Transcribe the line containing "Image resolution: width=533" and every line after it, exactly, through the end of the records.

Supplied material:
·····
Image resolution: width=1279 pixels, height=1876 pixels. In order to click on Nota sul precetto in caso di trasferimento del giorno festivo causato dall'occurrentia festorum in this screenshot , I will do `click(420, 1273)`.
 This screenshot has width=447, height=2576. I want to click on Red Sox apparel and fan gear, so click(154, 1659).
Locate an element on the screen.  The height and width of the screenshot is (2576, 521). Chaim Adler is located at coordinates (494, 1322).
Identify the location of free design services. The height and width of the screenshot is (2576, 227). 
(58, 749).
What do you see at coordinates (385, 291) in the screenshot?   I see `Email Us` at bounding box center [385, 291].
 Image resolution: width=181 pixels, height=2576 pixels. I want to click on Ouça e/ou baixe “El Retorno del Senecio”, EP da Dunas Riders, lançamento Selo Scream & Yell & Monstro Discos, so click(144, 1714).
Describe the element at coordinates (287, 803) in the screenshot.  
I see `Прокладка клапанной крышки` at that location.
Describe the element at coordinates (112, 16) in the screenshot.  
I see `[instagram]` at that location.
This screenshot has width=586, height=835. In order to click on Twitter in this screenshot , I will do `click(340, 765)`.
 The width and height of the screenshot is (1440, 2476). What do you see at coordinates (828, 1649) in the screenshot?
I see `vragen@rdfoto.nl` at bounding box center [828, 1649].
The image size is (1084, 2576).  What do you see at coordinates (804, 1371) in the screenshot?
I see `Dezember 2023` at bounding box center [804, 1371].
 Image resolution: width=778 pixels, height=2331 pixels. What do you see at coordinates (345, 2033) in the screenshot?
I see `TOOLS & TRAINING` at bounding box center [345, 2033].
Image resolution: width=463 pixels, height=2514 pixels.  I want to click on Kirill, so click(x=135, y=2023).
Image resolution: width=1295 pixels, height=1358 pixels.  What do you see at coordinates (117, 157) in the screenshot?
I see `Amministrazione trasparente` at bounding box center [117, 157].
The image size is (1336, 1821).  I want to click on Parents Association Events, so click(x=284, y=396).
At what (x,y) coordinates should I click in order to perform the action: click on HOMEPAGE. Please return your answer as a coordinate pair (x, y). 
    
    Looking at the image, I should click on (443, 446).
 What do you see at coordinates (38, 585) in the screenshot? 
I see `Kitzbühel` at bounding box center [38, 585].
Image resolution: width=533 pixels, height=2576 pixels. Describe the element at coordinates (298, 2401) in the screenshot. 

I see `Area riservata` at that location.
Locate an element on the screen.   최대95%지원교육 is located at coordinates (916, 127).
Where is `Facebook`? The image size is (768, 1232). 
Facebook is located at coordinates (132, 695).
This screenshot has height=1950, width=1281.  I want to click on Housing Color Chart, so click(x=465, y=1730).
·····
Written reply:
Image resolution: width=533 pixels, height=2576 pixels. Describe the element at coordinates (298, 2401) in the screenshot. 

I see `Area riservata` at that location.
Locate an element on the screen.   최대95%지원교육 is located at coordinates (916, 127).
Where is `Facebook`? The image size is (768, 1232). 
Facebook is located at coordinates (132, 695).
This screenshot has height=1950, width=1281.  I want to click on Housing Color Chart, so click(x=465, y=1730).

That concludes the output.